I'm developing a lighting control app for iOS that receives Art-Net (UDP port 6454) and sACN (UDP port 5568) packets from a lighting console and relays commands to BLE wristbands with LEDs. This is used in live event production — the participant locks their phone while in a show and expects lighting control to continue uninterrupted.
The problem
UDP receive stops reliably ~30 seconds after the screen locks. I understand this is by design - iOS suspends apps in the background. However, I'm trying to understand if any supported path exists for this use case.
What I've already tried
- UIRequiresPersistentWiFi = true - helps with Wi-Fi association but doesn't prevent app suspension
- Silent AVAudioEngine loop with UIBackgroundModes: audio - keeps the app alive, works in testing, but risks App Store rejection and feels like an abuse of the audio background mode
- NWListener (Network framework) on the UDP port - same suspension behaviour
- Socket rebind on applicationWillEnterForeground - recovers after resume but doesn't prevent dropout
What I'm asking
- Is there any supported background mode or entitlement for sustained UDP receive in a professional/enterprise context? (Similar to how VoIP apps get the voip background mode for sustained network activity.)
- Is the silent audio workaround considered acceptable for App Store distribution in a professional tools context, or will it be rejected?

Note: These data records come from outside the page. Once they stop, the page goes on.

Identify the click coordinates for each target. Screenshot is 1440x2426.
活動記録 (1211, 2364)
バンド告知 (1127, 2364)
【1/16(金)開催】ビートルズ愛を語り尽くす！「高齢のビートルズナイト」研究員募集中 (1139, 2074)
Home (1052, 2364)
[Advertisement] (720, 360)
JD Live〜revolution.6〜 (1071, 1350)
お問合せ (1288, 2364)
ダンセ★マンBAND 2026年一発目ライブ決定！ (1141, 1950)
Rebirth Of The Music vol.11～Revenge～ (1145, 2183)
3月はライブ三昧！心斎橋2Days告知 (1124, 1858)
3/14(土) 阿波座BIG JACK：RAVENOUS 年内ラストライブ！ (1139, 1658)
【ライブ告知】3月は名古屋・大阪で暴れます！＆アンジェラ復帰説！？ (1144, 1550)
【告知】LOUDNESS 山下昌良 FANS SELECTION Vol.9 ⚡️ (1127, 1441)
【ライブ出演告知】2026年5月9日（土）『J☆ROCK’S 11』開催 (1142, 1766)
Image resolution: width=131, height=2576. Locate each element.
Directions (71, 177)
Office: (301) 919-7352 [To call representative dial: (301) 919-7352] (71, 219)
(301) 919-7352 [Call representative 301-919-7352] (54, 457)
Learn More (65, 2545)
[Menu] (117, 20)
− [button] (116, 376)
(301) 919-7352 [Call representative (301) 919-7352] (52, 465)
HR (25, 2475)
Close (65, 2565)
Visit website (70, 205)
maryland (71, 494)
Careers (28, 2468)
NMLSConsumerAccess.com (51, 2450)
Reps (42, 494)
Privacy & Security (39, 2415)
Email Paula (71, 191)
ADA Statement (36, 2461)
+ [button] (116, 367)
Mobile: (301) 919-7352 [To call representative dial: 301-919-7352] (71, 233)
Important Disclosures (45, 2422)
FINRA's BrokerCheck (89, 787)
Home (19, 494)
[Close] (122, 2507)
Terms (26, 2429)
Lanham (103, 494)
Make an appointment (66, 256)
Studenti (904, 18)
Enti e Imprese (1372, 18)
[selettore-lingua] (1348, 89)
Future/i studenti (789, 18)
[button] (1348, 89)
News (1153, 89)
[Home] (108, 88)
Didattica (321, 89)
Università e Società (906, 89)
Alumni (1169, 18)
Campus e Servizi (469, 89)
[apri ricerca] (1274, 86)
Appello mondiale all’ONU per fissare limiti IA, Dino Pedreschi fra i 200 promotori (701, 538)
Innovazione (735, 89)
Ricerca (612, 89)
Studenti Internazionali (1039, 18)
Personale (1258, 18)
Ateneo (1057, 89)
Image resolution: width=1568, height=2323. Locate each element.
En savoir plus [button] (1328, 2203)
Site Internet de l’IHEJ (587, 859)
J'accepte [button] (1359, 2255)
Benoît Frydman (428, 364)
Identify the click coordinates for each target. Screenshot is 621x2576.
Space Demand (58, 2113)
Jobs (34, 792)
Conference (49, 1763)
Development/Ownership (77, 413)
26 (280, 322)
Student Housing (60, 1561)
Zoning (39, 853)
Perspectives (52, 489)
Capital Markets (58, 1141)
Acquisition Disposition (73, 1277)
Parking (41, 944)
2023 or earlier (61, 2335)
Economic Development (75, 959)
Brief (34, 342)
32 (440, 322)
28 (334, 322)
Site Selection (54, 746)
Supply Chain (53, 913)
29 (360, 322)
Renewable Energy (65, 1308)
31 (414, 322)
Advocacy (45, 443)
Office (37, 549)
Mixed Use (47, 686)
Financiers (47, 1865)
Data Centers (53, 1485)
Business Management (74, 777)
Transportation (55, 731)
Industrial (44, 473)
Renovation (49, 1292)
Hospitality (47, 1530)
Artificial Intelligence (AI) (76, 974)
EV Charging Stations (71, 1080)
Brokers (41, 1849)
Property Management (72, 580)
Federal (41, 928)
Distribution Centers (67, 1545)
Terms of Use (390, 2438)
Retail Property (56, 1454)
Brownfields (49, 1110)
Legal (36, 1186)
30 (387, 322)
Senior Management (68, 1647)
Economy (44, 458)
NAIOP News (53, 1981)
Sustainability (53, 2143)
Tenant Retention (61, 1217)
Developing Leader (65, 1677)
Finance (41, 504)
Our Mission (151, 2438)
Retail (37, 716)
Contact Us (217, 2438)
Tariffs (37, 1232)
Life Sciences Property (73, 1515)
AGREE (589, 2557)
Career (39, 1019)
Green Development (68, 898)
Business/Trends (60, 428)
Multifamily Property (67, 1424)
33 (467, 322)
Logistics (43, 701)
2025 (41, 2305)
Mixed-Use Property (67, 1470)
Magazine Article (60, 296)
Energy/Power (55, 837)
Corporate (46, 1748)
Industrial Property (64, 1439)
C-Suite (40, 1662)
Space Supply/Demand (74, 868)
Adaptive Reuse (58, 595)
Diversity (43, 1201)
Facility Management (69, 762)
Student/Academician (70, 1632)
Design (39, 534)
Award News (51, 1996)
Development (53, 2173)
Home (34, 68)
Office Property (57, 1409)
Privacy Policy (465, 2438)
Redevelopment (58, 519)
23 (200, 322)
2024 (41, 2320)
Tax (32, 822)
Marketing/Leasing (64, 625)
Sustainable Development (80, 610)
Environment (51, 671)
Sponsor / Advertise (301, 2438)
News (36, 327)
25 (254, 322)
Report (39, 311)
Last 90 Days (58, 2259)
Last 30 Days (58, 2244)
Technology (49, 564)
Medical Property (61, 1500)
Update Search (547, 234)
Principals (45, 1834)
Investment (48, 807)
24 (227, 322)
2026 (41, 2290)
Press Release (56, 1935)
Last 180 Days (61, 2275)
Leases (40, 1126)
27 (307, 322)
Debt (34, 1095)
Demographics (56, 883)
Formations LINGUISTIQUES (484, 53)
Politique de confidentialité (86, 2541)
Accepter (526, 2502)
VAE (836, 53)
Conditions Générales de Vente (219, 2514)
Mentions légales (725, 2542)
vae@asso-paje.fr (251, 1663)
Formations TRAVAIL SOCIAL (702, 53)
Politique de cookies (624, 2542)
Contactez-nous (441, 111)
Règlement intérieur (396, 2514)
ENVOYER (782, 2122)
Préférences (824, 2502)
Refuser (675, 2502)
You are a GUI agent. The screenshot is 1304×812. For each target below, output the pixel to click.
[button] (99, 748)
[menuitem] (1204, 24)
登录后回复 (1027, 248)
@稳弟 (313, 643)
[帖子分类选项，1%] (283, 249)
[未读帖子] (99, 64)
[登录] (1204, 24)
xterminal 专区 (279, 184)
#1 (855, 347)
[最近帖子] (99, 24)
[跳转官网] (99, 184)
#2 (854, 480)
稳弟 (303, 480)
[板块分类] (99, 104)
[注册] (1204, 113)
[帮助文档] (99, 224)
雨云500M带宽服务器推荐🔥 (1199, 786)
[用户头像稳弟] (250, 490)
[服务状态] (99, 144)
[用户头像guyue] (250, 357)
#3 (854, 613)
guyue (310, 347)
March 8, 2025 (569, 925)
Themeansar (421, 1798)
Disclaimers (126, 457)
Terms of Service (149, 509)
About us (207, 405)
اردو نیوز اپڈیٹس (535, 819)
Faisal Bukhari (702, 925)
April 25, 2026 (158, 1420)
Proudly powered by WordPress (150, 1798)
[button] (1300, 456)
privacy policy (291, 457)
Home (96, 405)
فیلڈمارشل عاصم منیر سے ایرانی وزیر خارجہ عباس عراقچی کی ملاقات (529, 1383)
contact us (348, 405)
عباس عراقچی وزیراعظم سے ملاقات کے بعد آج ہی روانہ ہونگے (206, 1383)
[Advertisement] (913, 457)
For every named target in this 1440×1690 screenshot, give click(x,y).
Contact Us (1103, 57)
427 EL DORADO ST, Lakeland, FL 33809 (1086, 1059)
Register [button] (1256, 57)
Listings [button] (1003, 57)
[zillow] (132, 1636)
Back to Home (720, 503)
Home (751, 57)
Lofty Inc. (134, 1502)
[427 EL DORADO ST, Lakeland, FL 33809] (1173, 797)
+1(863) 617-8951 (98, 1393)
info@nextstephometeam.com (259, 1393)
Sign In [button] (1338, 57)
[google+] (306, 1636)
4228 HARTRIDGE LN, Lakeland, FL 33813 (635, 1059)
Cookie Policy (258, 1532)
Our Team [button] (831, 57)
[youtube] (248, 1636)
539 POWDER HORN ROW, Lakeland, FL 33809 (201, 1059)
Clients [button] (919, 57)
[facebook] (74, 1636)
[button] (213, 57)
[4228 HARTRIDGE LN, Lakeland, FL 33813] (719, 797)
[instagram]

- Is NEAppProxyProvider or another Network Extension a viable path, and if so does it require a special entitlement?
Test project
I have a minimal Xcode project (~130 lines) demonstrating the issue — NWListener on port 6454, packet counter, staleness timer, and silent audio toggle. I can share the test code.
STEPS TO REPRODUCE
In Xcode (one-time setup):
- Select the UDPBackgroundTest target → Signing & Capabilities → set your Team
- Plug in your iPhone → select it as the run destination
- Build & run — confirm packets appear on screen when you run 'send_test_udp.py'
- Lock the phone and observe the dropout
Test:
- Open the app and run 'python3 send_test_udp.py 192.168.0.XXX'
- The app counts up the packages, they match the python output. 1 packet per second.